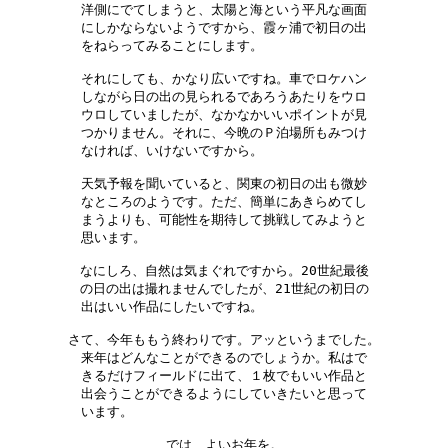
洋側にでてしまうと、太陽と海という平凡な画面

にしかならないようですから、霞ヶ浦で初日の出

をねらってみることにします。　　　　　　　　

それにしても、かなり広いですね。車でロケハン

しながら日の出の見られるであろうあたりをウロ

ウロしていましたが、なかなかいいポイントが見

つかりません。それに、今晩のＰ泊場所もみつけ

なければ、いけないですから。　　　　　　　　

天気予報を聞いていると、関東の初日の出も微妙

なところのようです。ただ、簡単にあきらめてし

まうよりも、可能性を期待して挑戦してみようと

思います。　　　　　　　　　　　　　　　　　

なにしろ、自然は気まぐれですから。20世紀最後

の日の出は撮れませんでしたが、21世紀の初日の

出はいい作品にしたいですね。　　　　　　　　

さて、今年ももう終わりです。アッというまでした。

来年はどんなことができるのでしょうか。私はで

きるだけフィールドに出て、１枚でもいい作品と

出会うことができるようにしていきたいと思って

います。　　　　　　　　　　　　　　　　　　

§ Exercise: What is wanted is the listing, written out exactly, with each picture removed.

§ Solution for this problem:
洋側にでてしまうと、太陽と海という平凡な画面

にしかならないようですから、霞ヶ浦で初日の出

をねらってみることにします。　　　　　　　　

それにしても、かなり広いですね。車でロケハン

しながら日の出の見られるであろうあたりをウロ

ウロしていましたが、なかなかいいポイントが見

つかりません。それに、今晩のＰ泊場所もみつけ

なければ、いけないですから。　　　　　　　　

天気予報を聞いていると、関東の初日の出も微妙

なところのようです。ただ、簡単にあきらめてし

まうよりも、可能性を期待して挑戦してみようと

思います。　　　　　　　　　　　　　　　　　

なにしろ、自然は気まぐれですから。20世紀最後

の日の出は撮れませんでしたが、21世紀の初日の

出はいい作品にしたいですね。　　　　　　　　

さて、今年ももう終わりです。アッというまでした。

来年はどんなことができるのでしょうか。私はで

きるだけフィールドに出て、１枚でもいい作品と

出会うことができるようにしていきたいと思って

います。　　　　　　　　　　　　　　　　　　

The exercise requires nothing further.